Likewise frustrated by the PPE shortage, Detroit-based dermatologist Iltefat Hamzavi, MD, used his phototherapy expertise to tackle the issue in a unique way. “We’ve known for decades that UVC light can inhibit the growth of certain bacteria and viruses,” said Dr. Hamzavi, who is part of the photomedicine unit at the Henry Ford Health System. Working closely with a phototherapy technology manufacturer, Daavlin, Dr. Hamzavi and his team were able to produce a device prototype for sanitizing N95 masks for reuse by medical professionals. “We were able to do experiments proving that the entire mask could be irradiated with UVC. Dermatologists are very good at dosing light to make sure the entire surface of the skin receives it, so we applied those same ideas to this concept,” he explained.

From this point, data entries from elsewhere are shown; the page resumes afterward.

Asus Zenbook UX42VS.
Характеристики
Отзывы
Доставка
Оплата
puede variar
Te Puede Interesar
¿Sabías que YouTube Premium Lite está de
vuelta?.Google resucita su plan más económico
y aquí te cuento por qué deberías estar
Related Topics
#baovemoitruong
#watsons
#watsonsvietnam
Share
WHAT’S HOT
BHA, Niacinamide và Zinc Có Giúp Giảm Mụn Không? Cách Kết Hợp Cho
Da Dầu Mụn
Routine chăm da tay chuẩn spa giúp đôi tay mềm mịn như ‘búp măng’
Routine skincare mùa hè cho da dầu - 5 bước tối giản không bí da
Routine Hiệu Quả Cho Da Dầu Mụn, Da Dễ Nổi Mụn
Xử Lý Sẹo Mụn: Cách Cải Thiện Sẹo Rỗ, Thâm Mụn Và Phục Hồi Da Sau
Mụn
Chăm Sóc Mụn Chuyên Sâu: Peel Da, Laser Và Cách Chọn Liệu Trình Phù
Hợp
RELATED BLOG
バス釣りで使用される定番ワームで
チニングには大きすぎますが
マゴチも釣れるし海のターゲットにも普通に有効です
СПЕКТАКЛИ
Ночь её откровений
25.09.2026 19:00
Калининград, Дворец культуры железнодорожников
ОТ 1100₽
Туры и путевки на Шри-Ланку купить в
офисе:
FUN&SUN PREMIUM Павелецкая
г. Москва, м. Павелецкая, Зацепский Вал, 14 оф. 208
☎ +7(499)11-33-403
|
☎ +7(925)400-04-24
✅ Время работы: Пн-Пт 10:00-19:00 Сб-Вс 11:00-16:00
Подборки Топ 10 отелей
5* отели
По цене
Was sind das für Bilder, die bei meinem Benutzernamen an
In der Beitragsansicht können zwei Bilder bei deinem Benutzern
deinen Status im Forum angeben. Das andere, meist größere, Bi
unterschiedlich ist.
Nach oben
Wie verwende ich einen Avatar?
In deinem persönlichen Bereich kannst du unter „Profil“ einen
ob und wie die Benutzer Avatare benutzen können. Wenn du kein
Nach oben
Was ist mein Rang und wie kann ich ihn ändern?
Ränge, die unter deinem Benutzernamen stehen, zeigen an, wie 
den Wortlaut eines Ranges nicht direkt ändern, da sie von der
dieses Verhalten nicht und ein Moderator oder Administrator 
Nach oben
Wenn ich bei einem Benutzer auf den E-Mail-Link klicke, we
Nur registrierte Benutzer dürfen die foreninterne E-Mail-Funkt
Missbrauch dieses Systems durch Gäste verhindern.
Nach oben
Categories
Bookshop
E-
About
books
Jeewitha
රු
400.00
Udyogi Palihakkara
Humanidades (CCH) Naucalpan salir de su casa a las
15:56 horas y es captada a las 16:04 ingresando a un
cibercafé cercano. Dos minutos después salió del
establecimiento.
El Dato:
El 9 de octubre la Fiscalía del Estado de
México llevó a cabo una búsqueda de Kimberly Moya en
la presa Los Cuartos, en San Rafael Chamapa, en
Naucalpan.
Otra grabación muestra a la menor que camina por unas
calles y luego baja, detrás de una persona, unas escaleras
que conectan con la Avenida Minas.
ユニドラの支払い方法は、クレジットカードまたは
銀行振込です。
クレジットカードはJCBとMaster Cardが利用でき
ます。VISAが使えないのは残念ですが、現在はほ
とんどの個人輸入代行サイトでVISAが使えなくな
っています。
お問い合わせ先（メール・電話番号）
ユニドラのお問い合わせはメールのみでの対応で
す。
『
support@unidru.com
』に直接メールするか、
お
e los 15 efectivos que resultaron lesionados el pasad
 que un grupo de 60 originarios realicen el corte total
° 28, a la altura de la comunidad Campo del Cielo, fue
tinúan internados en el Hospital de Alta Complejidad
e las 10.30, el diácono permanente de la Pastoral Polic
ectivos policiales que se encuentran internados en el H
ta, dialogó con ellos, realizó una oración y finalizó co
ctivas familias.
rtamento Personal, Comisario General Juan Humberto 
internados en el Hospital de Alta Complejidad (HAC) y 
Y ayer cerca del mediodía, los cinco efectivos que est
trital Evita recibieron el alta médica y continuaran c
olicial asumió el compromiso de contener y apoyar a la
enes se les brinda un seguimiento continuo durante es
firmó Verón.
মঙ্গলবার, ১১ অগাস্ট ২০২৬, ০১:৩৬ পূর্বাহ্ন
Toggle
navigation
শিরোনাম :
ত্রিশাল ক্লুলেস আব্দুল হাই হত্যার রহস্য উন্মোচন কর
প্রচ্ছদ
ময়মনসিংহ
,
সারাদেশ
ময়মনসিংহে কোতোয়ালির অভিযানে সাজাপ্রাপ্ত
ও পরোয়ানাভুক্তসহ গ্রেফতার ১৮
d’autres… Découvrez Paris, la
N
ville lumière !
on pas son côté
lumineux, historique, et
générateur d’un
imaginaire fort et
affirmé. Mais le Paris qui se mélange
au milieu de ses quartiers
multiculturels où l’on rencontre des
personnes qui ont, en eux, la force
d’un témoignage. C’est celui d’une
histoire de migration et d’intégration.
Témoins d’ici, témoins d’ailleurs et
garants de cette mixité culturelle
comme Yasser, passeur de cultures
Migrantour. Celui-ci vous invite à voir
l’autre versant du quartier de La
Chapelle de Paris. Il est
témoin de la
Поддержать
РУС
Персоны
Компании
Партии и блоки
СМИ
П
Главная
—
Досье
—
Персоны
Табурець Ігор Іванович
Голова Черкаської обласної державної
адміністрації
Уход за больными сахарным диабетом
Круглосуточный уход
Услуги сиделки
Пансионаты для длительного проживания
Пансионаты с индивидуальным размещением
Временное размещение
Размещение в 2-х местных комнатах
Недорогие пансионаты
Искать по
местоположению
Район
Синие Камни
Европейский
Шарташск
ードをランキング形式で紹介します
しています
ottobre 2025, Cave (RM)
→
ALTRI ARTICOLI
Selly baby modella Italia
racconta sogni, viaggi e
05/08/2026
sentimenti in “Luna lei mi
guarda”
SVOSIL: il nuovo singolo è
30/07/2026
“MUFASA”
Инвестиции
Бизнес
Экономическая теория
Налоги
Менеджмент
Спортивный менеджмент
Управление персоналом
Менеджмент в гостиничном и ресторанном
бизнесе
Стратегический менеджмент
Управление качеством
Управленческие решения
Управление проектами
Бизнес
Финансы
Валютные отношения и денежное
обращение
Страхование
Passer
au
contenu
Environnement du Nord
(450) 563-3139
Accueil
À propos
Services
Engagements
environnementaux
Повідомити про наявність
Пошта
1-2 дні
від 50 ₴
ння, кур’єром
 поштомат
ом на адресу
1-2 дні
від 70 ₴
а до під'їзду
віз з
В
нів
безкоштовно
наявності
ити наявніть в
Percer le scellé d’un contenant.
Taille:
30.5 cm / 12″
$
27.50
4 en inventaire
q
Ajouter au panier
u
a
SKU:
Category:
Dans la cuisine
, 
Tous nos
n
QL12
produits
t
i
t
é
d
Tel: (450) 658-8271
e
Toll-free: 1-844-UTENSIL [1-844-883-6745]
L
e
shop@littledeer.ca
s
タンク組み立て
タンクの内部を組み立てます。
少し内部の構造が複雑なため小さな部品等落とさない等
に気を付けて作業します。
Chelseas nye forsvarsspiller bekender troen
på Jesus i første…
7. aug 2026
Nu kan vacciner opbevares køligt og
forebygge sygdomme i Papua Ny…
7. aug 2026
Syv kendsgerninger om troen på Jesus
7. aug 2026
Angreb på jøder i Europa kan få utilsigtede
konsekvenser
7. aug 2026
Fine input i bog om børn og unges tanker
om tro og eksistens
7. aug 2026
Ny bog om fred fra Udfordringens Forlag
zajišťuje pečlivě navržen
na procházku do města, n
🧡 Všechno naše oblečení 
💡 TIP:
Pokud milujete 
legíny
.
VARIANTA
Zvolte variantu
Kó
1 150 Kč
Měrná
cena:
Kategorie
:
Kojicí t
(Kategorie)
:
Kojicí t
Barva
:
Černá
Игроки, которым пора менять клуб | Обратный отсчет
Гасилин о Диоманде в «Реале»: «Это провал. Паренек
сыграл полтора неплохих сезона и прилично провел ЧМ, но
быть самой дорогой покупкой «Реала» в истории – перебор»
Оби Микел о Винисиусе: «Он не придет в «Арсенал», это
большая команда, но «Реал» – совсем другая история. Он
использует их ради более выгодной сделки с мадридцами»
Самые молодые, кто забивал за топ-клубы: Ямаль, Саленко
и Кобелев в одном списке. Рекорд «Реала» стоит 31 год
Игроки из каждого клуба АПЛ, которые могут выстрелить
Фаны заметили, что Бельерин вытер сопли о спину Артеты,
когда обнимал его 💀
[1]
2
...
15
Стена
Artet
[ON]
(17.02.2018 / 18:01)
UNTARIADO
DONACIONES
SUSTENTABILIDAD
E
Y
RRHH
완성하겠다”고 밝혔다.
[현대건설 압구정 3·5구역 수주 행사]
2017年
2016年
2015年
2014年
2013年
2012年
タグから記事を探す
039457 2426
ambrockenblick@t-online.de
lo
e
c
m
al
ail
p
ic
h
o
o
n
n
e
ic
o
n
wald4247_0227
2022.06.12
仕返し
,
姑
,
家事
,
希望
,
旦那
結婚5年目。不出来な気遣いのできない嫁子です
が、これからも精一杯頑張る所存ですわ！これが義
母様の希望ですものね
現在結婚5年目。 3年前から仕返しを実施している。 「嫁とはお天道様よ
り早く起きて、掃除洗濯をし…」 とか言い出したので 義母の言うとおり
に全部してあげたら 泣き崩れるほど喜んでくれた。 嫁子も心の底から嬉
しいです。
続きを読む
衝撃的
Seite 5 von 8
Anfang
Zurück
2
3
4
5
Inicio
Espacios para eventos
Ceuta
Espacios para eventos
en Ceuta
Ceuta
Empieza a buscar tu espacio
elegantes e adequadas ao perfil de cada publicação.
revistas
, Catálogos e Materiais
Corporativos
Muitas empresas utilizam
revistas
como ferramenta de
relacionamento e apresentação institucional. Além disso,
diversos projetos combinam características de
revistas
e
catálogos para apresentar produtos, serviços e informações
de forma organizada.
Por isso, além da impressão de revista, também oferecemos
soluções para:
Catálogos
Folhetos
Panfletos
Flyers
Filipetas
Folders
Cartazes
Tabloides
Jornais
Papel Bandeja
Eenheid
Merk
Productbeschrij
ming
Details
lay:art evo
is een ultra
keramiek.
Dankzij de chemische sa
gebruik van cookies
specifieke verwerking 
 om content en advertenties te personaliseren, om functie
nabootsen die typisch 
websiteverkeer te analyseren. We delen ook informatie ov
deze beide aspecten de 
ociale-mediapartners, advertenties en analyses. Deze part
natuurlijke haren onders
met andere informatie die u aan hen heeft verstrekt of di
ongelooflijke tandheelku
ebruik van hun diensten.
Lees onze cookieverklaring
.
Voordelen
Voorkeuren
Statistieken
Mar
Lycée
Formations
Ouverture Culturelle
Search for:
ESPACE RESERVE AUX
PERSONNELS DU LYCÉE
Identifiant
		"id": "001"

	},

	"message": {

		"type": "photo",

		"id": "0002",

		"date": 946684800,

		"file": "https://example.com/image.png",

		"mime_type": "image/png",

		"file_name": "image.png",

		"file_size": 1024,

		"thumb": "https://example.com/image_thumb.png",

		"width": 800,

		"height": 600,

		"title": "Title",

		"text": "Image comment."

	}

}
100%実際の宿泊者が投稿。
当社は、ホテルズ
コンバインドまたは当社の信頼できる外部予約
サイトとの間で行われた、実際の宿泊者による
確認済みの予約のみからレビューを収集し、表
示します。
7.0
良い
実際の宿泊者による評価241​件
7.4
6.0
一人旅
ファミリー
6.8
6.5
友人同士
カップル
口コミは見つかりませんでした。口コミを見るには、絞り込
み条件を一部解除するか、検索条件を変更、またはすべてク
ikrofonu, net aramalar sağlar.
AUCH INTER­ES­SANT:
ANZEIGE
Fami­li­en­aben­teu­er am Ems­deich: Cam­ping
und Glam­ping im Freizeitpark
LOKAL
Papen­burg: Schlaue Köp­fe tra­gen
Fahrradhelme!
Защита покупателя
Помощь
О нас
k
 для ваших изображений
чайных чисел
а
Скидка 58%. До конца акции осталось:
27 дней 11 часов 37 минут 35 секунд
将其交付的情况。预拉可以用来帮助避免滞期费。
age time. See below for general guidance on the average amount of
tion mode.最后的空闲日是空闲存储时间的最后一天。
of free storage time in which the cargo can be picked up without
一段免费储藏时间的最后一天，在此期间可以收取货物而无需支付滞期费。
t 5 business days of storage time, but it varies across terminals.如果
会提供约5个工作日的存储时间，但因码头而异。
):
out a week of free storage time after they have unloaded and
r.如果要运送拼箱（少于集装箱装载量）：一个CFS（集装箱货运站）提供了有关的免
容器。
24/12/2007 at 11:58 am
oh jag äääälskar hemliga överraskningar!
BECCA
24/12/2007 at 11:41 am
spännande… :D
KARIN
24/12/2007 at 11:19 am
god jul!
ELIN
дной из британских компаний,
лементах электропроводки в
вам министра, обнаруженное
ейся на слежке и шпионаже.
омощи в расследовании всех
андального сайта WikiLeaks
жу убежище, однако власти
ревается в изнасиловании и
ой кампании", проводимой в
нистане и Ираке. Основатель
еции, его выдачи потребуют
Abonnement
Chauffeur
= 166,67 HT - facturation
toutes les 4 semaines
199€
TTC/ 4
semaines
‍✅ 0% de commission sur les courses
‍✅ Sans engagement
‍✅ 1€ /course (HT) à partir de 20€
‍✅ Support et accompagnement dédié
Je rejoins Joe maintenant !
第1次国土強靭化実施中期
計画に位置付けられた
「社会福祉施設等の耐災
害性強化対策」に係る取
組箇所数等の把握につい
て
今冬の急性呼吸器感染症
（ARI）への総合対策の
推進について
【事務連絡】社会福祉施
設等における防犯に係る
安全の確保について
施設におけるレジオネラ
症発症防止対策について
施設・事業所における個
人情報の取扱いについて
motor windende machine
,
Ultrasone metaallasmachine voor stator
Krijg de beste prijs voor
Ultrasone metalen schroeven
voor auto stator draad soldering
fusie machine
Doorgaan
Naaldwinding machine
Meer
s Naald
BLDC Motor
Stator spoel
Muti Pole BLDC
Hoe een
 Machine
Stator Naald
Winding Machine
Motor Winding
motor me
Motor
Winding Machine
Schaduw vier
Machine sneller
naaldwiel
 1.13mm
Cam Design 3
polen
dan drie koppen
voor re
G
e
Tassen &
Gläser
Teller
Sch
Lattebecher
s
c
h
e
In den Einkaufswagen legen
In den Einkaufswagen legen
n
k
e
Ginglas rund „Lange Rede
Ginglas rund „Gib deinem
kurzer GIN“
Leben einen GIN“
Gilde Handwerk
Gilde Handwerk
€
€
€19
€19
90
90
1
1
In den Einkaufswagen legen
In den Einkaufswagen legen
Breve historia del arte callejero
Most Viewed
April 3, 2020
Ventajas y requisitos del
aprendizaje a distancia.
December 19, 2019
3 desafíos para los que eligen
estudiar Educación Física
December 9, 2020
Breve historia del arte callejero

Dr. Hamzavi’s team further coordinated with the infection control group at Henry Ford to develop a process for accepting and decontaminating masks within the hospital system. “We’ve decontaminated over 1,400 masks at this point. The device has been deployed to three hospitals in our system, and about 15 throughout the country,” he said. Dr. Hamzavi’s team has also been working to gain FDA-approval for their device, in addition to collaborating with other manufacturers to improve their products for PPE decontamination. “We’re going to rapidly work on the science until we’ve got it right, but right now we’ve got something that’s better than using a bandana or a contaminated mask,” he said.